*Required work*
Copy all the entries word for word, but omit the pictures.

*Records from a data source*
BEGIN
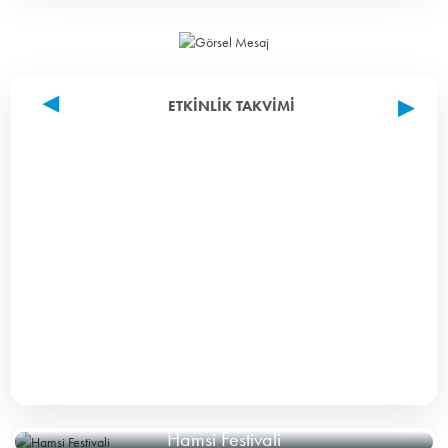
ETKINLIK TAKVIMI
Hamsi Festivali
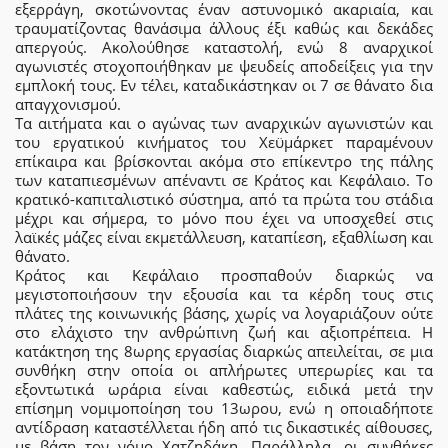
εξερράγη, σκοτώνοντας έναν αστυνομικό ακαριαία, και
τραυματίζοντας θανάσιμα άλλους έξι καθώς και δεκάδες
απεργούς. Ακολούθησε καταστολή, ενώ 8 αναρχικοί
αγωνιστές στοχοποιήθηκαν με ψευδείς αποδείξεις για την
εμπλοκή τους. Εν τέλει, καταδικάστηκαν οι 7 σε θάνατο δια
απαγχονισμού.
Τα αιτήματα και ο αγώνας των αναρχικών αγωνιστών και
του εργατικού κινήματος του Χεϋμάρκετ παραμένουν
επίκαιρα και βρίσκονται ακόμα στο επίκεντρο της πάλης
των καταπιεσμένων απέναντι σε Κράτος και Κεφάλαιο. Το
κρατικό-καπιταλιστικό σύστημα, από τα πρώτα του στάδια
μέχρι και σήμερα, το μόνο που έχει να υποσχεθεί στις
λαϊκές μάζες είναι εκμετάλλευση, καταπίεση, εξαθλίωση και
θάνατο.
Κράτος και Κεφάλαιο προσπαθούν διαρκώς να
μεγιστοποιήσουν την εξουσία και τα κέρδη τους στις
πλάτες της κοινωνικής βάσης, χωρίς να λογαριάζουν ούτε
στο ελάχιστο την ανθρώπινη ζωή και αξιοπρέπεια. Η
κατάκτηση της 8ωρης εργασίας διαρκώς απειλείται, σε μια
συνθήκη στην οποία οι απλήρωτες υπερωρίες και τα
εξοντωτικά ωράρια είναι καθεστώς, ειδικά μετά την
επίσημη νομιμοποίηση του 13ωρου, ενώ η οποιαδήποτε
αντίδραση καταστέλλεται ήδη από τις δικαστικές αίθουσες,
με βάση τον νόμο Χατζηδάκη. Παράλληλα, οι συνθήκες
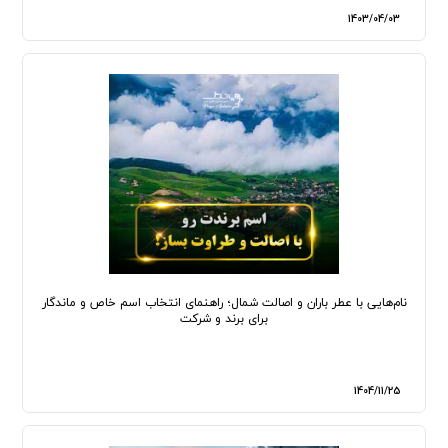
1403/04/03
نام‌هایی با عطر باران و اصالت شمال؛ راهنمای انتخاب اسم خاص و ماندگار
برای برند و شرکت
1404/11/25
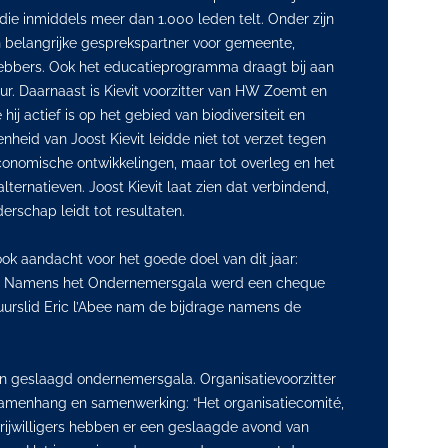
 die inmiddels meer dan 1.000 leden telt. Onder zijn
n belangrijke gesprekspartner voor gemeente,
ebbers. Ook het educatieprogramma draagt bij aan
ur. Daarnaast is Kievit voorzitter van HW Zoemt en
ij actief is op het gebied van biodiversiteit en
heid van Joost Kievit leidde niet tot verzet tegen
onomische ontwikkelingen, maar tot overleg en het
ernatieven. Joost Kievit laat zien dat verbindend,
erschap leidt tot resultaten.
ok aandacht voor het goede doel van dit jaar:
. Namens het Ondernemersgala werd een cheque
uurslid Eric l’Abee nam de bijdrage namens de
een geslaagd ondernemersgala. Organisatievoorzitter
amenhang en samenwerking: “Het organisatiecomité,
 vrijwilligers hebben er een geslaagde avond van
END
*Result of this task*
ETKINLIK TAKVIMI
Hamsi Festivali
εξερράγη, σκοτώνοντας έναν αστυνομικό ακαριαία, και
τραυματίζοντας θανάσιμα άλλους έξι καθώς και δεκάδες
απεργούς. Ακολούθησε καταστολή, ενώ 8 αναρχικοί
αγωνιστές στοχοποιήθηκαν με ψευδείς αποδείξεις για την
εμπλοκή τους. Εν τέλει, καταδικάστηκαν οι 7 σε θάνατο δια
απαγχονισμού.
Τα αιτήματα και ο αγώνας των αναρχικών αγωνιστών και
του εργατικού κινήματος του Χεϋμάρκετ παραμένουν
επίκαιρα και βρίσκονται ακόμα στο επίκεντρο της πάλης
των καταπιεσμένων απέναντι σε Κράτος και Κεφάλαιο. Το
κρατικό-καπιταλιστικό σύστημα, από τα πρώτα του στάδια
μέχρι και σήμερα, το μόνο που έχει να υποσχεθεί στις
λαϊκές μάζες είναι εκμετάλλευση, καταπίεση, εξαθλίωση και
θάνατο.
Κράτος και Κεφάλαιο προσπαθούν διαρκώς να
μεγιστοποιήσουν την εξουσία και τα κέρδη τους στις
πλάτες της κοινωνικής βάσης, χωρίς να λογαριάζουν ούτε
στο ελάχιστο την ανθρώπινη ζωή και αξιοπρέπεια. Η
κατάκτηση της 8ωρης εργασίας διαρκώς απειλείται, σε μια
συνθήκη στην οποία οι απλήρωτες υπερωρίες και τα
εξοντωτικά ωράρια είναι καθεστώς, ειδικά μετά την
επίσημη νομιμοποίηση του 13ωρου, ενώ η οποιαδήποτε
αντίδραση καταστέλλεται ήδη από τις δικαστικές αίθουσες,
με βάση τον νόμο Χατζηδάκη. Παράλληλα, οι συνθήκες
1403/04/03
نام‌هایی با عطر باران و اصالت شمال؛ راهنمای انتخاب اسم خاص و ماندگار
برای برند و شرکت
1404/11/25
 die inmiddels meer dan 1.000 leden telt. Onder zijn
n belangrijke gesprekspartner voor gemeente,
ebbers. Ook het educatieprogramma draagt bij aan
ur. Daarnaast is Kievit voorzitter van HW Zoemt en
ij actief is op het gebied van biodiversiteit en
heid van Joost Kievit leidde niet tot verzet tegen
onomische ontwikkelingen, maar tot overleg en het
ernatieven. Joost Kievit laat zien dat verbindend,
erschap leidt tot resultaten.
ok aandacht voor het goede doel van dit jaar:
. Namens het Ondernemersgala werd een cheque
uurslid Eric l’Abee nam de bijdrage namens de
een geslaagd ondernemersgala. Organisatievoorzitter
amenhang en samenwerking: “Het organisatiecomité,
 vrijwilligers hebben er een geslaagde avond van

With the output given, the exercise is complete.